#### EXERCISE DETAILS:
Reprint all of the data below exactly as shown and skip every image.

══ PROVIDED DATA ══

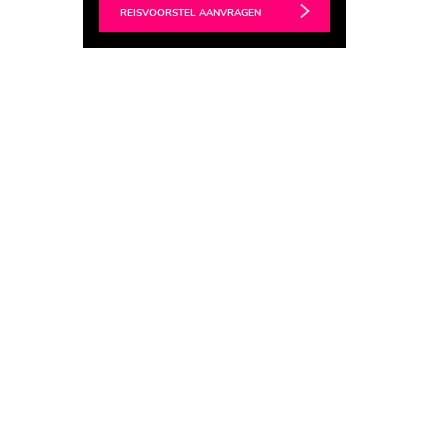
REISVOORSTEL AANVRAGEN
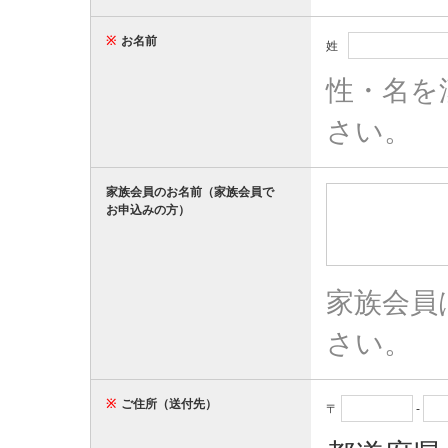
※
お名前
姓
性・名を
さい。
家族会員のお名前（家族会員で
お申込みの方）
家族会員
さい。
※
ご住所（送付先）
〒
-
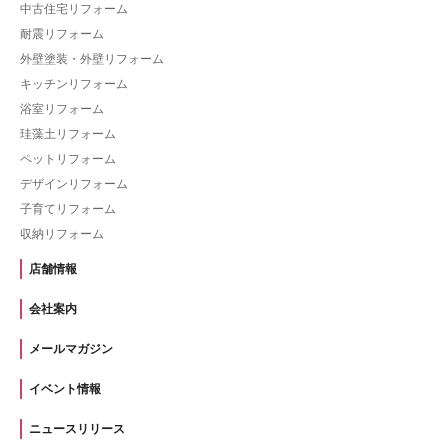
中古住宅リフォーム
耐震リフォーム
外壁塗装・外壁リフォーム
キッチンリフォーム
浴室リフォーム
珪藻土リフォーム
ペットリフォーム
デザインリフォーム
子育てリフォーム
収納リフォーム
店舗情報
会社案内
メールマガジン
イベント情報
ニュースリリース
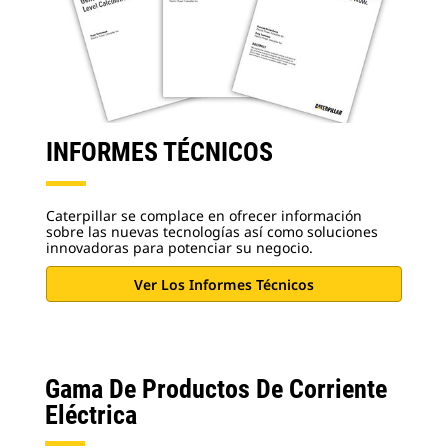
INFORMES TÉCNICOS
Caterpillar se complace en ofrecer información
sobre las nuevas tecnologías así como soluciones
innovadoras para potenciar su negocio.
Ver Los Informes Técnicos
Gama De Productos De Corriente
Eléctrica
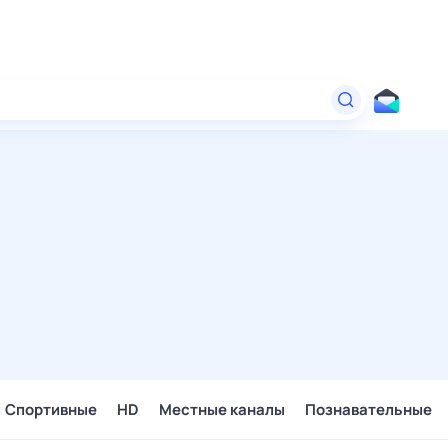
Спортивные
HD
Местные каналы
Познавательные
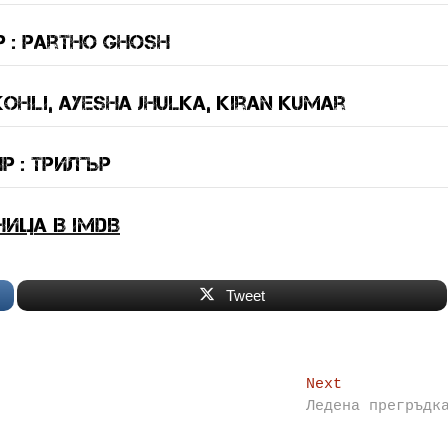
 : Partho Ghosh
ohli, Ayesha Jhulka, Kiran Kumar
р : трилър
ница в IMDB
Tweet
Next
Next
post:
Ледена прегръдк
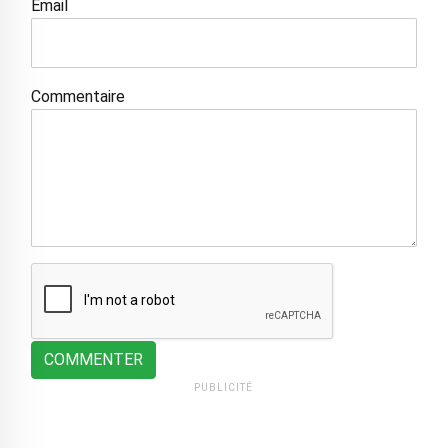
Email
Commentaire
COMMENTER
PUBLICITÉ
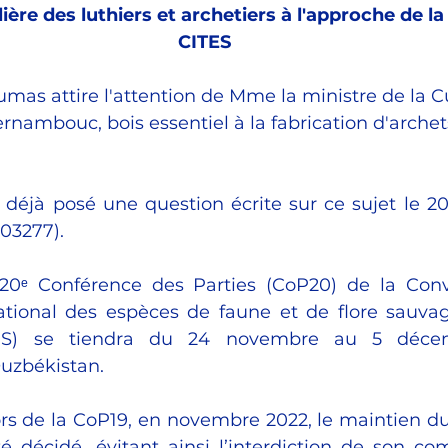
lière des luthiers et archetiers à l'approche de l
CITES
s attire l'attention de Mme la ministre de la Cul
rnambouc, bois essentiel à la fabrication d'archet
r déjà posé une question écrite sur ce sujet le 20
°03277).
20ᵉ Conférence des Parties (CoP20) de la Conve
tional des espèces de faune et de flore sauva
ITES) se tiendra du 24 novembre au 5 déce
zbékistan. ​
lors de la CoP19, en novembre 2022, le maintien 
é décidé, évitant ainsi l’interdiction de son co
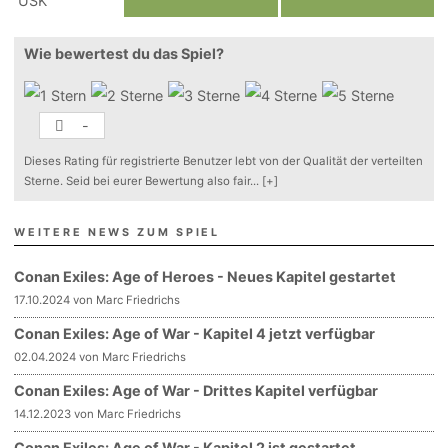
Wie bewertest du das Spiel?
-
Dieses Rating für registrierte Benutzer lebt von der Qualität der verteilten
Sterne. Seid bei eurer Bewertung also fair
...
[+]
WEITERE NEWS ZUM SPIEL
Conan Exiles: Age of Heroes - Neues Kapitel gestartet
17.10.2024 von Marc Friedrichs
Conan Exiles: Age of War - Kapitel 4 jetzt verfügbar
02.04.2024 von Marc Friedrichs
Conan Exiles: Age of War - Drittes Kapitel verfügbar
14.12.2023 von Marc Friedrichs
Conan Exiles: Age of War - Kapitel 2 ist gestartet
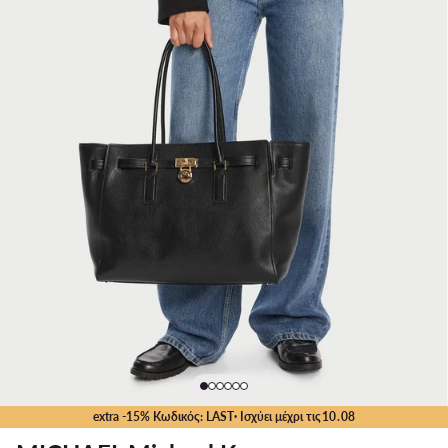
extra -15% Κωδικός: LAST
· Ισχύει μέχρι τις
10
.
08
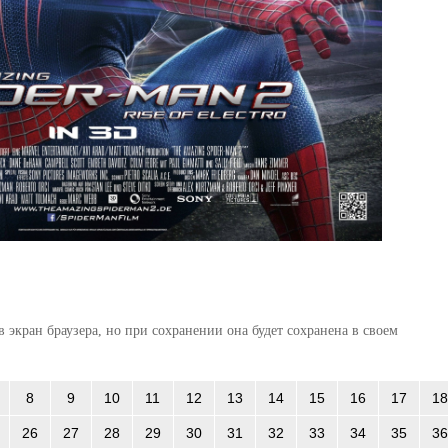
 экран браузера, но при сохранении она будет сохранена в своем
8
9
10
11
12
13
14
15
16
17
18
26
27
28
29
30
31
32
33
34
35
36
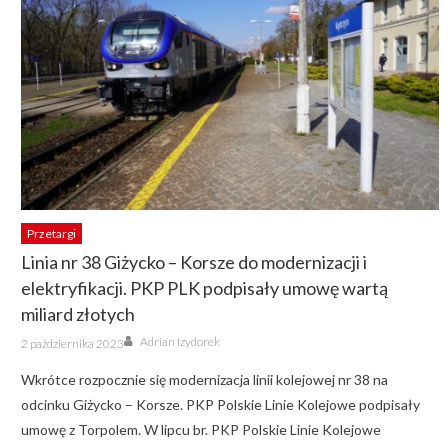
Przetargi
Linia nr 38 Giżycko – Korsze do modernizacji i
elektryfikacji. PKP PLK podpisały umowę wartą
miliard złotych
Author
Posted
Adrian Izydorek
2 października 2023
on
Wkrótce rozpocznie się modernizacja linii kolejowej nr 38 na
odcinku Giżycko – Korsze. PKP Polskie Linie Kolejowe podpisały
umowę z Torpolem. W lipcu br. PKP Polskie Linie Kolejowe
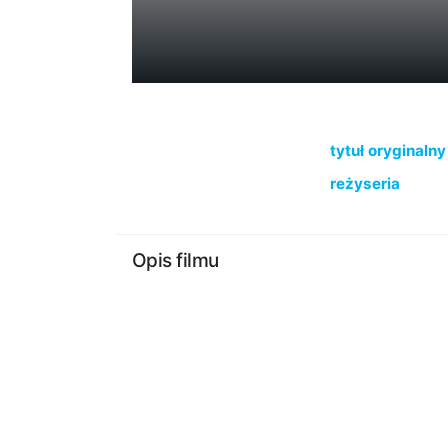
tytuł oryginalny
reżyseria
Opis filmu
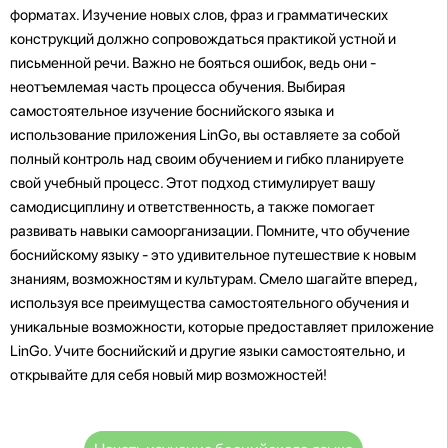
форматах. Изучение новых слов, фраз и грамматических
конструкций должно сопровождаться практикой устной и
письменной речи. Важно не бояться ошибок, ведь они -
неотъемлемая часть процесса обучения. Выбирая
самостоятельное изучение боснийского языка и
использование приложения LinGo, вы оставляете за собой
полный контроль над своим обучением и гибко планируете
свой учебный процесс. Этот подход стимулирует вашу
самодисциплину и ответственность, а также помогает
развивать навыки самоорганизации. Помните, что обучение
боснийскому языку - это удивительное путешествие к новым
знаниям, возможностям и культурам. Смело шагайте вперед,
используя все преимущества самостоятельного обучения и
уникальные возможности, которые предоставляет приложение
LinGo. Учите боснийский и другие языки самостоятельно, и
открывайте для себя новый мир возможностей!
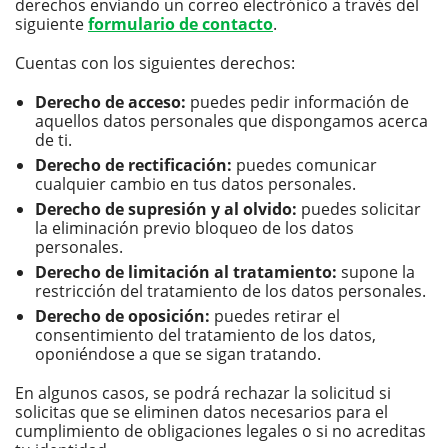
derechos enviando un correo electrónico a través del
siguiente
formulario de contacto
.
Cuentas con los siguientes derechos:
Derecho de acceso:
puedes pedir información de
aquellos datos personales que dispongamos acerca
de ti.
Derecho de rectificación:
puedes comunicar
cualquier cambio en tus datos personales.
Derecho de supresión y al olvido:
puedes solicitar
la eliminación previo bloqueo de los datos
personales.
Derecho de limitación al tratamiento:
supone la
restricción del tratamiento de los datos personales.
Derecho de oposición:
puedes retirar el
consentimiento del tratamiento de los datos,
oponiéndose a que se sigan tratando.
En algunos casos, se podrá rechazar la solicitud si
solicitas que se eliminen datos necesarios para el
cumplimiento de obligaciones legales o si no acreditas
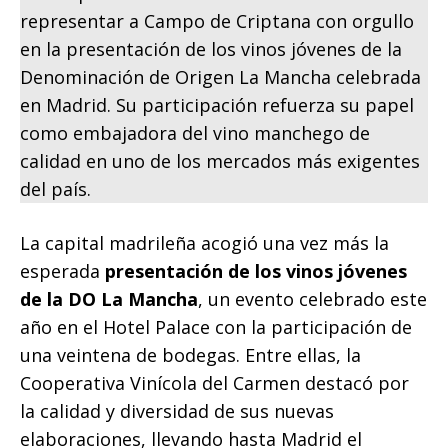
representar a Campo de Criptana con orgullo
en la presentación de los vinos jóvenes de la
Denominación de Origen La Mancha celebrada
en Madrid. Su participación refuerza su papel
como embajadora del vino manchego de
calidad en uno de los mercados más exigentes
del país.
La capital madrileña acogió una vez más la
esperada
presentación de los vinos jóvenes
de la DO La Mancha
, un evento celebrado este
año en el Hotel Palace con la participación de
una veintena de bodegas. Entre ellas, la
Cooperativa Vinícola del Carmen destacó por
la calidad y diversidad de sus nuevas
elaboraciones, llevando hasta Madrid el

═══

#### OUTPUT FOR THIS EXERCISE:
REISVOORSTEL AANVRAGEN
※
お名前
姓
性・名を
さい。
家族会員のお名前（家族会員で
お申込みの方）
家族会員
さい。
※
ご住所（送付先）
〒
-
中古住宅リフォーム
耐震リフォーム
外壁塗装・外壁リフォーム
キッチンリフォーム
浴室リフォーム
珪藻土リフォーム
ペットリフォーム
デザインリフォーム
子育てリフォーム
収納リフォーム
店舗情報
会社案内
メールマガジン
イベント情報
ニュースリリース
INFORMES TÉCNICOS
Caterpillar se complace en ofrecer información
sobre las nuevas tecnologías así como soluciones
innovadoras para potenciar su negocio.
Ver Los Informes Técnicos
Gama De Productos De Corriente
Eléctrica
Спортивные
HD
Местные каналы
Познавательные
 : Partho Ghosh
ohli, Ayesha Jhulka, Kiran Kumar
р : трилър
ница в IMDB
Tweet
Next
Next
post:
Ледена прегръдк
Email
Commentaire
COMMENTER
PUBLICITÉ
lière des luthiers et archetiers à l'approche de l
CITES
s attire l'attention de Mme la ministre de la Cul
rnambouc, bois essentiel à la fabrication d'archet
r déjà posé une question écrite sur ce sujet le 20
°03277).
20ᵉ Conférence des Parties (CoP20) de la Conve
tional des espèces de faune et de flore sauva
ITES) se tiendra du 24 novembre au 5 déce
zbékistan. ​
lors de la CoP19, en novembre 2022, le maintien 
é décidé, évitant ainsi l’interdiction de son co
Wie bewertest du das Spiel?
-
Dieses Rating für registrierte Benutzer lebt von der Qualität der verteilten
Sterne. Seid bei eurer Bewertung also fair
...
[+]
WEITERE NEWS ZUM SPIEL
Conan Exiles: Age of Heroes - Neues Kapitel gestartet
17.10.2024 von Marc Friedrichs
Conan Exiles: Age of War - Kapitel 4 jetzt verfügbar
02.04.2024 von Marc Friedrichs
Conan Exiles: Age of War - Drittes Kapitel verfügbar
14.12.2023 von Marc Friedrichs
Conan Exiles: Age of War - Kapitel 2 ist gestartet
extra -15% Κωδικός: LAST
· Ισχύει μέχρι τις
10
.
08
 экран браузера, но при сохранении она будет сохранена в своем
8
9
10
11
12
13
14
15
16
17
18
26
27
28
29
30
31
32
33
34
35
36
Przetargi
Linia nr 38 Giżycko – Korsze do modernizacji i
elektryfikacji. PKP PLK podpisały umowę wartą
miliard złotych
Author
Posted
Adrian Izydorek
2 października 2023
on
Wkrótce rozpocznie się modernizacja linii kolejowej nr 38 na
odcinku Giżycko – Korsze. PKP Polskie Linie Kolejowe podpisały
umowę z Torpolem. W lipcu br. PKP Polskie Linie Kolejowe
tytuł oryginalny
reżyseria
Opis filmu
форматах. Изучение новых слов, фраз и грамматических
конструкций должно сопровождаться практикой устной и
письменной речи. Важно не бояться ошибок, ведь они -
неотъемлемая часть процесса обучения. Выбирая
самостоятельное изучение боснийского языка и
использование приложения LinGo, вы оставляете за собой
полный контроль над своим обучением и гибко планируете
свой учебный процесс. Этот подход стимулирует вашу
самодисциплину и ответственность, а также помогает
развивать навыки самоорганизации. Помните, что обучение
боснийскому языку - это удивительное путешествие к новым
знаниям, возможностям и культурам. Смело шагайте вперед,
используя все преимущества самостоятельного обучения и
уникальные возможности, которые предоставляет приложение
LinGo. Учите боснийский и другие языки самостоятельно, и
открывайте для себя новый мир возможностей!
derechos enviando un correo electrónico a través del
siguiente
formulario de contacto
.
Cuentas con los siguientes derechos:
Derecho de acceso:
puedes pedir información de
aquellos datos personales que dispongamos acerca
de ti.
Derecho de rectificación:
puedes comunicar
cualquier cambio en tus datos personales.
Derecho de supresión y al olvido:
puedes solicitar
la eliminación previo bloqueo de los datos
personales.
Derecho de limitación al tratamiento:
supone la
restricción del tratamiento de los datos personales.
Derecho de oposición:
puedes retirar el
consentimiento del tratamiento de los datos,
oponiéndose a que se sigan tratando.
En algunos casos, se podrá rechazar la solicitud si
solicitas que se eliminen datos necesarios para el
cumplimiento de obligaciones legales o si no acreditas
representar a Campo de Criptana con orgullo
en la presentación de los vinos jóvenes de la
Denominación de Origen La Mancha celebrada
en Madrid. Su participación refuerza su papel
como embajadora del vino manchego de
calidad en uno de los mercados más exigentes
del país.
La capital madrileña acogió una vez más la
esperada
presentación de los vinos jóvenes
de la DO La Mancha
, un evento celebrado este
año en el Hotel Palace con la participación de
una veintena de bodegas. Entre ellas, la
Cooperativa Vinícola del Carmen destacó por
la calidad y diversidad de sus nuevas
elaboraciones, llevando hasta Madrid el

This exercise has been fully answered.